'''

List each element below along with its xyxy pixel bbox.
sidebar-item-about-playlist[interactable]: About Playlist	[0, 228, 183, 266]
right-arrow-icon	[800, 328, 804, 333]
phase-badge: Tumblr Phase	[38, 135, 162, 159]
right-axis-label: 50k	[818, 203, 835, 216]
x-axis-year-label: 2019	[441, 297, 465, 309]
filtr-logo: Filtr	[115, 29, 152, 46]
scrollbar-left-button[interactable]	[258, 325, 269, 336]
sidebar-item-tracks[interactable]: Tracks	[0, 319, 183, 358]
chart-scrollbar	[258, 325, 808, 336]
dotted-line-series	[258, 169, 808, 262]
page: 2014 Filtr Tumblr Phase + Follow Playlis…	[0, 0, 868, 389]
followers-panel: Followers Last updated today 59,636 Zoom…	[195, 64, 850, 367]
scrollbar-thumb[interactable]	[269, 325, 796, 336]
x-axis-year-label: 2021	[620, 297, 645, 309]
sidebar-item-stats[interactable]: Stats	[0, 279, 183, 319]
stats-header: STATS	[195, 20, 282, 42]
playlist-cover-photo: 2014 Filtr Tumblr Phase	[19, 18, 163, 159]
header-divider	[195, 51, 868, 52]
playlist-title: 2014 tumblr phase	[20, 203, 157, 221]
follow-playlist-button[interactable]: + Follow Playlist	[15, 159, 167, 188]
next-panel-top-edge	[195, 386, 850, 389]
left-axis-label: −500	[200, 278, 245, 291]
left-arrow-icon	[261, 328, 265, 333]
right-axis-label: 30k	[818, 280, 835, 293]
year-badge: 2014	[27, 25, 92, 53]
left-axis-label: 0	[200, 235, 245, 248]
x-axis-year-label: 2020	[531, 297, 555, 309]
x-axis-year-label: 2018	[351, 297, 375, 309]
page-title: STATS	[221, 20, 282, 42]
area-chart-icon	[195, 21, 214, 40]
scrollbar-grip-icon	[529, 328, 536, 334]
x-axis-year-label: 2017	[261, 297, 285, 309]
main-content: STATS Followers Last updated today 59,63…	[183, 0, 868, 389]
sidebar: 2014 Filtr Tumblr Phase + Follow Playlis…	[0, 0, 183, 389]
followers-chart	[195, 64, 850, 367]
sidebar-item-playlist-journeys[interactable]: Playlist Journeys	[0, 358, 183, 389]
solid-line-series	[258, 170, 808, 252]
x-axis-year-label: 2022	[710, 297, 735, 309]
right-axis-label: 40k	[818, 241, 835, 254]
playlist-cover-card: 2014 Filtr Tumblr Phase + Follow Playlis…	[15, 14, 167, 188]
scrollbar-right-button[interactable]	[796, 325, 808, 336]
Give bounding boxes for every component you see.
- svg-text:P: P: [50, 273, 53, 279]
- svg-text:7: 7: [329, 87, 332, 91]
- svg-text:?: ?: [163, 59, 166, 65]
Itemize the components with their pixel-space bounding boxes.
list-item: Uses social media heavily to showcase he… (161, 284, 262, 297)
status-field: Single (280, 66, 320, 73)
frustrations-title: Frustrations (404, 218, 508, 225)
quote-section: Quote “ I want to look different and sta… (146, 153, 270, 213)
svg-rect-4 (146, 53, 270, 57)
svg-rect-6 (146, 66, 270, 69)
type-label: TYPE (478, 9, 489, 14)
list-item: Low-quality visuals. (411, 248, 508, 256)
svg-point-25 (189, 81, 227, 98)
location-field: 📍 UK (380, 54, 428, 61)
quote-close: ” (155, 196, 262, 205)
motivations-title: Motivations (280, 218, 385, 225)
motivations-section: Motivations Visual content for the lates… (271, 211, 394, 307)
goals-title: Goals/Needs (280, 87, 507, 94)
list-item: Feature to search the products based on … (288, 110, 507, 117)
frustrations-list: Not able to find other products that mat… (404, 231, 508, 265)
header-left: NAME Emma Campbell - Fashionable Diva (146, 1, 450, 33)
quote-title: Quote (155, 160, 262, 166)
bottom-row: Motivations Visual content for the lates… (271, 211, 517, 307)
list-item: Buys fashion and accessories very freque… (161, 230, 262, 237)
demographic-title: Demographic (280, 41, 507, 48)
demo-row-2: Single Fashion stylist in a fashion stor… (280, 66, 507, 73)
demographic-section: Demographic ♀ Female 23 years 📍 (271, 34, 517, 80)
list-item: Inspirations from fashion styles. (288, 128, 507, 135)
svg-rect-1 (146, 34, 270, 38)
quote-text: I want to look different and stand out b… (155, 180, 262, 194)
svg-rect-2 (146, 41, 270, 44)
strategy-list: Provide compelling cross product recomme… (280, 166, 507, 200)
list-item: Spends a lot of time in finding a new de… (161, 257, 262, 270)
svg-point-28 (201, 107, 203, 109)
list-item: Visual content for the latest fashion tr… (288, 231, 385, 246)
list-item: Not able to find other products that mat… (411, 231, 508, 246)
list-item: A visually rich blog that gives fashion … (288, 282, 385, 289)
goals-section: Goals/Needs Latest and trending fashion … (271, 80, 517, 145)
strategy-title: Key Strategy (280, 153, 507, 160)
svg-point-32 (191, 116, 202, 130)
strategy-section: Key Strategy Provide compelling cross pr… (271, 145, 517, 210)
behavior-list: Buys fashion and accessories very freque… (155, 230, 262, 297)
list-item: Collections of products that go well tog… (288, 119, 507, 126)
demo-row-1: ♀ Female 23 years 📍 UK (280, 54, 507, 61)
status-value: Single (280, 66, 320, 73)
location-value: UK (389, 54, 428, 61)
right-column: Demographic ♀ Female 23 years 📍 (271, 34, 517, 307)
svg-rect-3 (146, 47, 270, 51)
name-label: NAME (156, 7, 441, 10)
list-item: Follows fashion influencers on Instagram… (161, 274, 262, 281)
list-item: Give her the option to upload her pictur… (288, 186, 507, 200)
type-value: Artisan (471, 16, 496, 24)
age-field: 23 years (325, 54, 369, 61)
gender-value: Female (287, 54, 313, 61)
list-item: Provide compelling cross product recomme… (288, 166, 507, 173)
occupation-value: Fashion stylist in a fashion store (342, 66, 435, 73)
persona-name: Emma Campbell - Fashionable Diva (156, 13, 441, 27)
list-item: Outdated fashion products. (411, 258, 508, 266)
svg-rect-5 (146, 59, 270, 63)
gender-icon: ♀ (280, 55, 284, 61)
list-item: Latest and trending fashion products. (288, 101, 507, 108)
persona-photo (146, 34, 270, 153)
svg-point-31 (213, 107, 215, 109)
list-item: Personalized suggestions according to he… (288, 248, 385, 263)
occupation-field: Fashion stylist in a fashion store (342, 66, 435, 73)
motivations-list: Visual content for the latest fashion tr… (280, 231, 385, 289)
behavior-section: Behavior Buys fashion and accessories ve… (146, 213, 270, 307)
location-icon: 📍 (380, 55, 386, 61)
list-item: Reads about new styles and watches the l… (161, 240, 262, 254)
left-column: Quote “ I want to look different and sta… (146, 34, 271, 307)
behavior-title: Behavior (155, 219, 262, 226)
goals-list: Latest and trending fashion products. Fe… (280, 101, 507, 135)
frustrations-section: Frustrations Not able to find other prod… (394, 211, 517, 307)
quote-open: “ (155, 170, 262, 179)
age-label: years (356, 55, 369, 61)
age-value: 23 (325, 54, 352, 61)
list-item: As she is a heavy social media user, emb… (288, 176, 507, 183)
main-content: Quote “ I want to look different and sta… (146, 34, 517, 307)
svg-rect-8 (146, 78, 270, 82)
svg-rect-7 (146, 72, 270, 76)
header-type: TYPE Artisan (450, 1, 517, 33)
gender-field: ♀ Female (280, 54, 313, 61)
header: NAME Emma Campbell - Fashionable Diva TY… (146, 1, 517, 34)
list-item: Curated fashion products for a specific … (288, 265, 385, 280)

'''

## Activity
Print out all of the records above, word for word.

## Answer to the exercise
List each element below along with its xyxy pixel bbox.
sidebar-item-about-playlist[interactable]: About Playlist	[0, 228, 183, 266]
right-arrow-icon	[800, 328, 804, 333]
phase-badge: Tumblr Phase	[38, 135, 162, 159]
right-axis-label: 50k	[818, 203, 835, 216]
x-axis-year-label: 2019	[441, 297, 465, 309]
filtr-logo: Filtr	[115, 29, 152, 46]
scrollbar-left-button[interactable]	[258, 325, 269, 336]
sidebar-item-tracks[interactable]: Tracks	[0, 319, 183, 358]
chart-scrollbar	[258, 325, 808, 336]
dotted-line-series	[258, 169, 808, 262]
page: 2014 Filtr Tumblr Phase + Follow Playlis…	[0, 0, 868, 389]
followers-panel: Followers Last updated today 59,636 Zoom…	[195, 64, 850, 367]
scrollbar-thumb[interactable]	[269, 325, 796, 336]
x-axis-year-label: 2021	[620, 297, 645, 309]
sidebar-item-stats[interactable]: Stats	[0, 279, 183, 319]
stats-header: STATS	[195, 20, 282, 42]
playlist-cover-photo: 2014 Filtr Tumblr Phase	[19, 18, 163, 159]
header-divider	[195, 51, 868, 52]
playlist-title: 2014 tumblr phase	[20, 203, 157, 221]
follow-playlist-button[interactable]: + Follow Playlist	[15, 159, 167, 188]
next-panel-top-edge	[195, 386, 850, 389]
left-axis-label: −500	[200, 278, 245, 291]
left-arrow-icon	[261, 328, 265, 333]
right-axis-label: 30k	[818, 280, 835, 293]
year-badge: 2014	[27, 25, 92, 53]
left-axis-label: 0	[200, 235, 245, 248]
x-axis-year-label: 2020	[531, 297, 555, 309]
x-axis-year-label: 2018	[351, 297, 375, 309]
page-title: STATS	[221, 20, 282, 42]
area-chart-icon	[195, 21, 214, 40]
scrollbar-grip-icon	[529, 328, 536, 334]
x-axis-year-label: 2017	[261, 297, 285, 309]
main-content: STATS Followers Last updated today 59,63…	[183, 0, 868, 389]
sidebar: 2014 Filtr Tumblr Phase + Follow Playlis…	[0, 0, 183, 389]
followers-chart	[195, 64, 850, 367]
sidebar-item-playlist-journeys[interactable]: Playlist Journeys	[0, 358, 183, 389]
solid-line-series	[258, 170, 808, 252]
x-axis-year-label: 2022	[710, 297, 735, 309]
right-axis-label: 40k	[818, 241, 835, 254]
playlist-cover-card: 2014 Filtr Tumblr Phase + Follow Playlis…	[15, 14, 167, 188]
scrollbar-right-button[interactable]	[796, 325, 808, 336]
Give bounding boxes for every component you see.
- svg-text:P: P: [50, 273, 53, 279]
- svg-text:7: 7: [329, 87, 332, 91]
- svg-text:?: ?: [163, 59, 166, 65]
Itemize the components with their pixel-space bounding boxes.
list-item: Uses social media heavily to showcase he… (161, 284, 262, 297)
status-field: Single (280, 66, 320, 73)
frustrations-title: Frustrations (404, 218, 508, 225)
quote-section: Quote “ I want to look different and sta… (146, 153, 270, 213)
svg-rect-4 (146, 53, 270, 57)
svg-rect-6 (146, 66, 270, 69)
type-label: TYPE (478, 9, 489, 14)
list-item: Low-quality visuals. (411, 248, 508, 256)
svg-point-25 (189, 81, 227, 98)
location-field: 📍 UK (380, 54, 428, 61)
quote-close: ” (155, 196, 262, 205)
motivations-title: Motivations (280, 218, 385, 225)
motivations-section: Motivations Visual content for the lates… (271, 211, 394, 307)
goals-title: Goals/Needs (280, 87, 507, 94)
list-item: Feature to search the products based on … (288, 110, 507, 117)
frustrations-list: Not able to find other products that mat… (404, 231, 508, 265)
header-left: NAME Emma Campbell - Fashionable Diva (146, 1, 450, 33)
quote-title: Quote (155, 160, 262, 166)
bottom-row: Motivations Visual content for the lates… (271, 211, 517, 307)
list-item: Buys fashion and accessories very freque… (161, 230, 262, 237)
demographic-title: Demographic (280, 41, 507, 48)
demo-row-2: Single Fashion stylist in a fashion stor… (280, 66, 507, 73)
demographic-section: Demographic ♀ Female 23 years 📍 (271, 34, 517, 80)
list-item: Inspirations from fashion styles. (288, 128, 507, 135)
svg-rect-1 (146, 34, 270, 38)
quote-text: I want to look different and stand out b… (155, 180, 262, 194)
svg-rect-2 (146, 41, 270, 44)
strategy-list: Provide compelling cross product recomme… (280, 166, 507, 200)
list-item: Spends a lot of time in finding a new de… (161, 257, 262, 270)
svg-point-28 (201, 107, 203, 109)
list-item: Visual content for the latest fashion tr… (288, 231, 385, 246)
list-item: Not able to find other products that mat… (411, 231, 508, 246)
list-item: A visually rich blog that gives fashion … (288, 282, 385, 289)
goals-section: Goals/Needs Latest and trending fashion … (271, 80, 517, 145)
strategy-title: Key Strategy (280, 153, 507, 160)
svg-point-32 (191, 116, 202, 130)
strategy-section: Key Strategy Provide compelling cross pr… (271, 145, 517, 210)
behavior-list: Buys fashion and accessories very freque… (155, 230, 262, 297)
list-item: Collections of products that go well tog… (288, 119, 507, 126)
demo-row-1: ♀ Female 23 years 📍 UK (280, 54, 507, 61)
status-value: Single (280, 66, 320, 73)
location-value: UK (389, 54, 428, 61)
right-column: Demographic ♀ Female 23 years 📍 (271, 34, 517, 307)
svg-rect-3 (146, 47, 270, 51)
name-label: NAME (156, 7, 441, 10)
list-item: Follows fashion influencers on Instagram… (161, 274, 262, 281)
list-item: Give her the option to upload her pictur… (288, 186, 507, 200)
type-value: Artisan (471, 16, 496, 24)
age-field: 23 years (325, 54, 369, 61)
gender-value: Female (287, 54, 313, 61)
list-item: Provide compelling cross product recomme… (288, 166, 507, 173)
occupation-value: Fashion stylist in a fashion store (342, 66, 435, 73)
persona-name: Emma Campbell - Fashionable Diva (156, 13, 441, 27)
list-item: Outdated fashion products. (411, 258, 508, 266)
svg-rect-5 (146, 59, 270, 63)
gender-icon: ♀ (280, 55, 284, 61)
list-item: Latest and trending fashion products. (288, 101, 507, 108)
persona-photo (146, 34, 270, 153)
svg-point-31 (213, 107, 215, 109)
list-item: Personalized suggestions according to he… (288, 248, 385, 263)
occupation-field: Fashion stylist in a fashion store (342, 66, 435, 73)
motivations-list: Visual content for the latest fashion tr… (280, 231, 385, 289)
behavior-section: Behavior Buys fashion and accessories ve… (146, 213, 270, 307)
location-icon: 📍 (380, 55, 386, 61)
list-item: Reads about new styles and watches the l… (161, 240, 262, 254)
left-column: Quote “ I want to look different and sta… (146, 34, 271, 307)
behavior-title: Behavior (155, 219, 262, 226)
goals-list: Latest and trending fashion products. Fe… (280, 101, 507, 135)
frustrations-section: Frustrations Not able to find other prod… (394, 211, 517, 307)
quote-open: “ (155, 170, 262, 179)
age-label: years (356, 55, 369, 61)
age-value: 23 (325, 54, 352, 61)
list-item: As she is a heavy social media user, emb… (288, 176, 507, 183)
main-content: Quote “ I want to look different and sta… (146, 34, 517, 307)
svg-rect-8 (146, 78, 270, 82)
svg-rect-7 (146, 72, 270, 76)
header-type: TYPE Artisan (450, 1, 517, 33)
gender-field: ♀ Female (280, 54, 313, 61)
header: NAME Emma Campbell - Fashionable Diva TY… (146, 1, 517, 34)
list-item: Curated fashion products for a specific … (288, 265, 385, 280)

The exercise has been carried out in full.